Make Your Planning Application Valid
We can only progress applications that are valid/complete. "Valid" means that all the relevant information specified in the checklist for each application type must be provided in full at the start of the process, and to an acceptable quality.
Many applications submitted to us are incomplete and this slows up their progress and can cost the applicant more money. The top five reasons for an invalid application are as follows:
1. Missing documents
Look at our validation guidance and our Get Things Right leaflet.
Use the application checklists.
The design and access statement is a particularly common cause of invalid applications. Please look at the design and planning page to see if your application needs one and to make sure it covers all the right areas of information.
2. Getting the basics right
This typically involves unsigned forms and certificates, as well as inconsistent application addresses. Examples of acceptable plans are shown in the Get Things Right leaflet.
3. Incorrect fees
This is a very common reason. These make up around one fifth of invalid applications. Please ensure that you have checked to pay the correct fee. We have currently suspended payment by cheque, for all other options please visit our methods of payment page.
4. Inconsistent plans
Inconsistency between elevations and floor plans can be a major stumbling block, so it is worthwhile ensuring that plans are consistent throughout.

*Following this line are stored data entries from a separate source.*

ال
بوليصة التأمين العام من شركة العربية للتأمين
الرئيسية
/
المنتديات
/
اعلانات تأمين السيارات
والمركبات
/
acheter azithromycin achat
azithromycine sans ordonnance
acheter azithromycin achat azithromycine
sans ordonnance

See example plans shown in the Get Things Right leaflet below.
5. Missing red line
A red line outlining all land necessary to carry out the proposed development is required on site location plans.

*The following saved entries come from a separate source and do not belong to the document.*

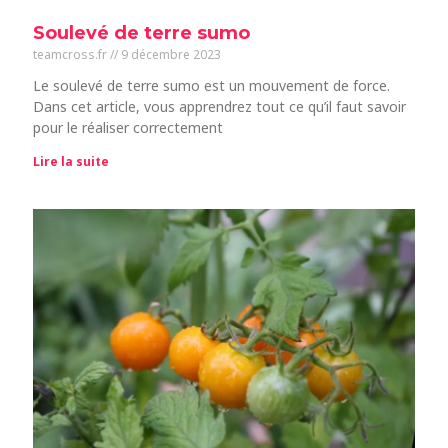
Soulevé de terre sumo
teamcross.fr
9 décembre 2023
Le soulevé de terre sumo est un mouvement de force.
Dans cet article, vous apprendrez tout ce qu’il faut savoir
pour le réaliser correctement
Lire la suite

Examples of acceptable plans are shown in the Get Things Right leaflet.
We strive to be flexible when dealing with planning applications, but we have to operate within national guidelines and rules. We therefore need enough information to assess each application carefully, and through following these five points your chances of a speedy decision increase greatly.

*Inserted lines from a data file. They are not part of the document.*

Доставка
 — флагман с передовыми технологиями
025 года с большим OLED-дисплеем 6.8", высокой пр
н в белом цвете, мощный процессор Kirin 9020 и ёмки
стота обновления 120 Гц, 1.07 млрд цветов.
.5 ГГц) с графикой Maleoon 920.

Householder Validation Guidance and Checklist
We have produced the useful advice note for householder applications (for works to one house, such as extension or new outbuilding): Applying for Planning Permission? Get it right first time [pdf] 1138KB, which explains the type of information required for these types of applications.
Current Validation Checklists
Please note that all information you provide on the application form and in any accompanying documents will normally be published on the council's website. Only the applicant's personal details, such as telephone and email contact details, and signatures, will be routinely blanked out.
If you wish to provide information in support of the application which you regard as sensitive or confidential, and which you do not wish to be published as set out above, this must be submitted as a separate document and clearly marked as such. Such information should not be embedded within larger documents where it will be more difficult to identify. You should include with any such separate document an explanation as to why you do not wish the document to be published. The council will consider the request and may need to contact you further regarding the request.